Assignment :: Once you find the line with "2. Hobbies can relieve stress" in the entries below, return exactly every line from it through the line with "homework, chores or other responsibilities.".
[[ Raw data open ]]
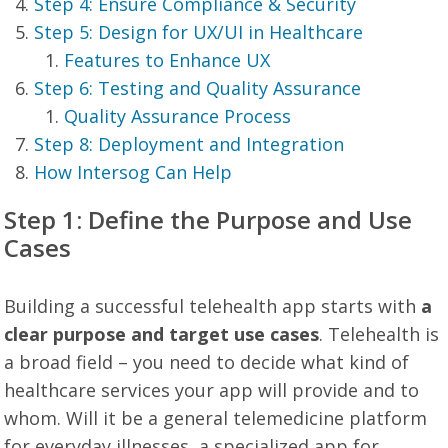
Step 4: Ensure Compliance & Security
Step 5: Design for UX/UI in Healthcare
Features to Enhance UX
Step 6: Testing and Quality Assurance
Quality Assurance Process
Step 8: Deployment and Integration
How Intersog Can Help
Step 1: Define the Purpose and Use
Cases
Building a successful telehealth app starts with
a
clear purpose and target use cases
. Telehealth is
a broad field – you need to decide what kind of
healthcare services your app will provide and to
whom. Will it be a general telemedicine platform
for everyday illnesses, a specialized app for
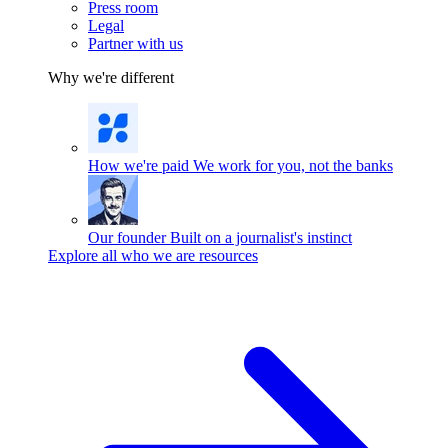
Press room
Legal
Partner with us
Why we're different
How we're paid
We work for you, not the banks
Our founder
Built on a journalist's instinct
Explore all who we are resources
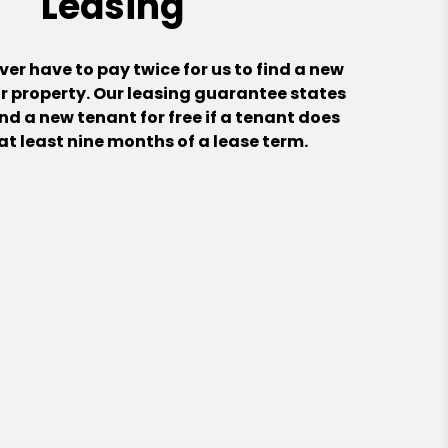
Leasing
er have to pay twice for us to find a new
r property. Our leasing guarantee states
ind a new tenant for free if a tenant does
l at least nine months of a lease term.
[[ Raw data closed ]]
[[ Raw data open ]]
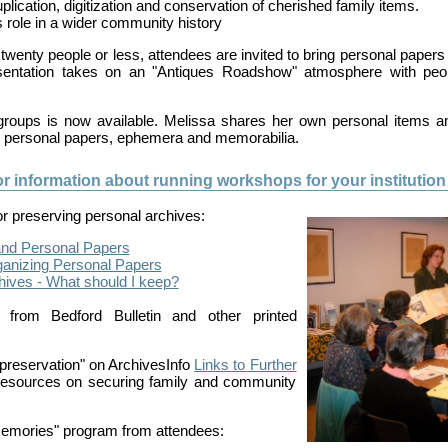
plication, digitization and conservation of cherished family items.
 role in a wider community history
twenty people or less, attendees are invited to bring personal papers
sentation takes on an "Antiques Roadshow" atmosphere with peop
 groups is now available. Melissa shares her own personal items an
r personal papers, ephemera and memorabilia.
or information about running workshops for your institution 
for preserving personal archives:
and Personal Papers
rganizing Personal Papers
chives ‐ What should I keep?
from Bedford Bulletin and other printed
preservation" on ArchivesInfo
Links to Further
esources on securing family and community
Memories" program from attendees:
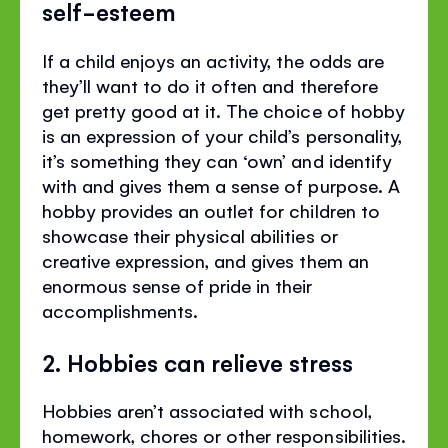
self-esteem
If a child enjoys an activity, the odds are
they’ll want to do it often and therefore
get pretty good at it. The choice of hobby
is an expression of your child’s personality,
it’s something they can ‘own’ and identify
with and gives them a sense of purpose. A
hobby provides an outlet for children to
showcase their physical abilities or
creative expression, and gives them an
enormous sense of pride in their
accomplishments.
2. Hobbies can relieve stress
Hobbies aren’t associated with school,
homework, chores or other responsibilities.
[[ Raw data closed ]]
Solution for this exercise ::
2. Hobbies can relieve stress
Hobbies aren’t associated with school,
homework, chores or other responsibilities.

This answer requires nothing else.